A causa? Traumatismo cranioencefálico provocado por agente contundente. O rapaz fora espancado até a morte. Tinha o rosto desfigurado e lhe haviam subtraído os documentos, o celular, o cartão de crédito e até as vestes.
Status de verdade
Neves teria seu esforço de reportagem valorizado na tarde de quinta-feira (4), quando o corpo do jovem foi identificado pela família. ‘De repente, eu vi que o nome era o mesmo’, relata. ‘Embora eu já cogitasse dessa hipótese, foi um choque.’
Esta é apenas uma das inúmeras pontas de uma história de horror cuja coerência escapou à polícia, à promotoria e à grande imprensa. Inúmeras versões chegaram prontamente às páginas dos jornais, às telinhas e telonas, muitas delas tolas ou inverossímeis.
Na madrugada de quinta-feira, a Gazeta Esportiva Net decretava:
‘Um ônibus da torcida do Corinthians sofreu uma emboscada. Palmeirenses e vascaínos, que possuem relação amistosa, atacaram os rivais. O tumulto culminou com a morte de um corintiano.’
Em matéria levada ao ar às 12h52, a Agência Estado, apresentava outro enredo para a tragédia, baseado em declarações à TV Globo do major Alfredo Donizete Rodrigues de Souza, subcomandante do 2º Batalhão de Choque da PM paulista:
‘O confronto começou por acaso, porque um ônibus de corintianos cruzou com o comboio de vascaínos e eles começaram a se provocar – declarou.’
Nesse momento, entretanto, uma terceira versão já fora apresentada à imprensa. Às 13h19, por exemplo, o G1 trazia matéria em que o promotor Paulo Castilho, encarregado de combater a violência nos estádios, acusava os corintianos de terem armado a emboscada. Segundo ele, cerca de 50 torcedores da facção Rua São Jorge, uma dissidência da Gaviões da Fiel, distribuídos em um ônibus e quatro carros de passeio, esperaram pelos vascaínos com barras de ferro e armas de fogo. Os cariocas eram cerca de 650, distribuídos em 15 ônibus.
‘Eles vieram em paz, mas tiveram que revidar’, declarou o promotor ao diário Lance!. Ao Observatório, afirmou que as outras versões eram fantasiosas. ‘Esse grupo da Rua São Jorge já havia provocado problemas na Baixada Santista’, disse.

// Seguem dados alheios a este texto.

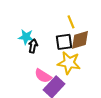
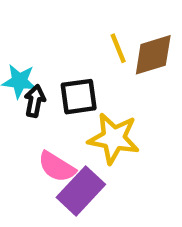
brown diamond: (80, 40) -> (153, 55), moved
black square: (64, 42) -> (79, 97), moved

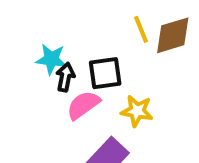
yellow star: (114, 138) -> (137, 111), size x0.7
pink semicircle: (57, 167) -> (83, 105), moved, turned 112

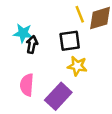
black square: (105, 73) -> (70, 41), moved
pink semicircle: (83, 105) -> (27, 85), moved, turned -50

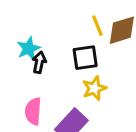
cyan star: (23, 33) -> (29, 49), turned -30
yellow star: (77, 66) -> (94, 88), turned -30

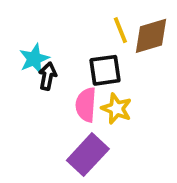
yellow star: (94, 88) -> (116, 109), turned -30
pink semicircle: (33, 111) -> (86, 105), moved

A partir desse momento, a narrativa adquiriu status de verdade para a grande imprensa, em São Paulo e no Rio de Janeiro. A cobertura limitou-se a reproduzir a história do promotor e da delegada encarregada do caso. Por horas, não se encontrou nos canais de informação qualquer testemunho dos torcedores envolvidos no conflito.
Pautas e fios
O promotor Castilho adiantou-se em pedir a ‘torcida única’ nos estádios de futebol. A solicitação foi imediatamente endossada pela Polícia Militar e divulgada nos principais portais de notícias na internet.
Parecia findo o rito sumário de construção da notícia. A polícia fizera o possível. A exclusão da presença de adversários restituiria a tranquilidade ao mundo do futebol.

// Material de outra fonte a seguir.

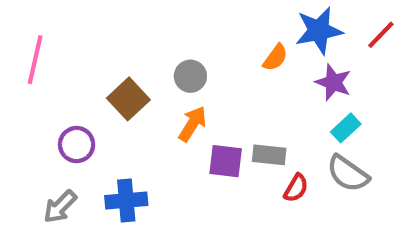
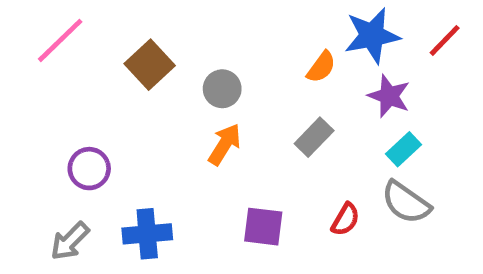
pink line: (35, 60) -> (60, 40), moved, turned 33
brown square: (128, 99) -> (150, 65), moved
gray rectangle: (269, 155) -> (314, 137), moved, turned -52
purple square: (226, 161) -> (263, 227), moved

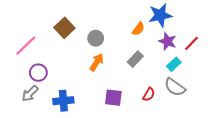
pink line: (60, 40) -> (26, 46), moved
red line: (445, 40) -> (192, 43), moved
gray arrow: (70, 241) -> (30, 93), moved

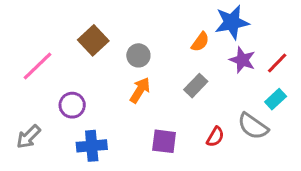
cyan rectangle: (174, 64) -> (276, 99), moved
purple circle: (38, 73) -> (72, 105), moved
gray arrow: (30, 93) -> (28, 137), moved

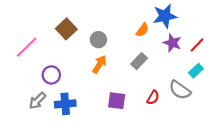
gray arrow: (28, 137) -> (37, 101), moved

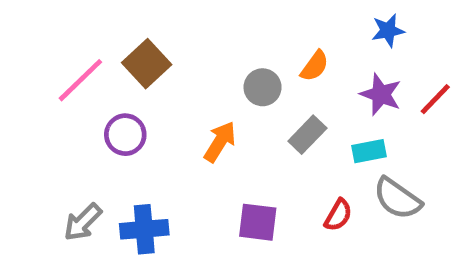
blue star: (165, 16) -> (388, 31), moved, size x0.6
gray circle: (98, 40) -> (263, 87), moved
pink line: (27, 47) -> (80, 80), moved
cyan rectangle: (196, 71) -> (369, 151), moved, turned 32
purple circle: (51, 75) -> (125, 135), moved

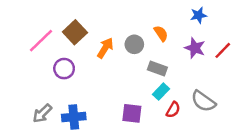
orange semicircle: (315, 66) -> (161, 33), turned -70
gray rectangle: (307, 135) -> (157, 69), turned 66
orange arrow: (220, 142) -> (105, 48), moved
cyan rectangle: (369, 151) -> (161, 92), moved, turned -35

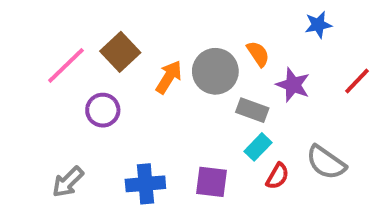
gray circle: (134, 44) -> (215, 71), size x1.5
purple star: (195, 48) -> (293, 85), moved
blue cross: (74, 117) -> (145, 184), moved

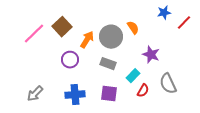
red line: (357, 81) -> (184, 23), moved
purple star: (293, 85) -> (151, 55), moved
purple circle: (103, 110) -> (70, 60), moved
gray rectangle: (252, 110) -> (108, 64), moved
gray semicircle: (326, 163) -> (168, 84), turned 30

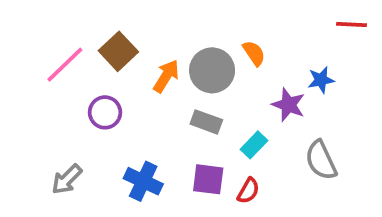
blue star: (164, 13) -> (321, 80), moved
red line: (184, 23) -> (352, 25), moved, turned 49
purple circle: (70, 60) -> (105, 112), moved
red semicircle: (143, 91) -> (248, 191), moved
blue cross: (75, 95) -> (143, 181), turned 30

À noite, no entanto, a jornalista Leonor Macedo, 26 anos, que hospeda seu blog no site da revista TPM, resolveu expor os resultados de sua investigação jornalística. Depois de ouvir vários torcedores, apresentou outra versão para a ocorrência (ver aqui; outros post sobre o caso no blog eneaotil).
Retidos numa blitz da polícia, nas proximidades do Clube Espéria, os corintianos teriam sido alcançados pelo comboio vascaíno. Em ampla maioria, de dez para um, os cariocas teriam iniciado o massacre.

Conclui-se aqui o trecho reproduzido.